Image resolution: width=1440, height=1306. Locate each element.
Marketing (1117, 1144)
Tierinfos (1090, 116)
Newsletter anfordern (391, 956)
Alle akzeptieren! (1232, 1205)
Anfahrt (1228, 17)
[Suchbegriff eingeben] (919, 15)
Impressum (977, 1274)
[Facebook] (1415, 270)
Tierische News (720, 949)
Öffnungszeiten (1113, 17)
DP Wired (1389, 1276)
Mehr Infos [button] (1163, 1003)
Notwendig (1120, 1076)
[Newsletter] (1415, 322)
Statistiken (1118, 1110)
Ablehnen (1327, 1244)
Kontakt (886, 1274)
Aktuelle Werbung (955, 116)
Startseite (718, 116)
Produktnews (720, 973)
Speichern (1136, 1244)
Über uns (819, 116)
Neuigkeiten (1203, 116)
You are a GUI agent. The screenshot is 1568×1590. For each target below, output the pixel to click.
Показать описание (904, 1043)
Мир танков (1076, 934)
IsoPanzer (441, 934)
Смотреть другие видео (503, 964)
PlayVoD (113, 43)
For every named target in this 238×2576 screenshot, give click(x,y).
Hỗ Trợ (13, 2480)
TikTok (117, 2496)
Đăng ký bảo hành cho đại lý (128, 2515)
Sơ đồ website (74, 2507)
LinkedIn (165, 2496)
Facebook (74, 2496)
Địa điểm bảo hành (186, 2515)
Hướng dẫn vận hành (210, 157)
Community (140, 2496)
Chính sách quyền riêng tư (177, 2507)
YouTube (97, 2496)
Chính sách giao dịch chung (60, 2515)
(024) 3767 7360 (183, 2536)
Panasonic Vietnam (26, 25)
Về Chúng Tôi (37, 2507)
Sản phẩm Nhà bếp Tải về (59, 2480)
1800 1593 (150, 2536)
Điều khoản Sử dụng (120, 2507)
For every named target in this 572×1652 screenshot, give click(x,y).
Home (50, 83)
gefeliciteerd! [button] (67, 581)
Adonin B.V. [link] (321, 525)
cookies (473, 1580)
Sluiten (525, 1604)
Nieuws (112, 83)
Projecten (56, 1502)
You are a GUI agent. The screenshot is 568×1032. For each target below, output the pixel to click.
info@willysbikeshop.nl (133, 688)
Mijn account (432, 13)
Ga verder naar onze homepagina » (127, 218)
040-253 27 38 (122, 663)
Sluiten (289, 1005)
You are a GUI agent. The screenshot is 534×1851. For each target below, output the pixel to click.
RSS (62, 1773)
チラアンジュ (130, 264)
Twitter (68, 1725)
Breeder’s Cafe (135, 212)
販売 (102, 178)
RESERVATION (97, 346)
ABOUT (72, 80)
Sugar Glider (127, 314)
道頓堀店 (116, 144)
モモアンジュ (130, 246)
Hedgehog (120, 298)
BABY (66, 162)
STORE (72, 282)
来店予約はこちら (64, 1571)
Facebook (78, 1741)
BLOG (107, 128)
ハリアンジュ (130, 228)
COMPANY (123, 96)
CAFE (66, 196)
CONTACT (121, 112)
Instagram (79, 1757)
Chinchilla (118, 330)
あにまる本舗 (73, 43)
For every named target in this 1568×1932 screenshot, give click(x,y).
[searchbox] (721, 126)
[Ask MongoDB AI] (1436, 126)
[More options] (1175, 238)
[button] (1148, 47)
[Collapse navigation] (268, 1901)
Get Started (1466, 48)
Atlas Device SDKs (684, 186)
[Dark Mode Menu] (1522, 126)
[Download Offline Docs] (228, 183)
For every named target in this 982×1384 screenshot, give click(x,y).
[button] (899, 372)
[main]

——————

▶ _What you will do_
Search the data above for the string "give" and return every line that has it.

▶ _Response for this exercise_
For every named target in this 238×2576 screenshot, give click(x,y).
For every named target in this 572×1652 screenshot, give click(x,y).
For every named target in this 1568×1932 screenshot, give click(x,y).
For every named target in this 982×1384 screenshot, give click(x,y).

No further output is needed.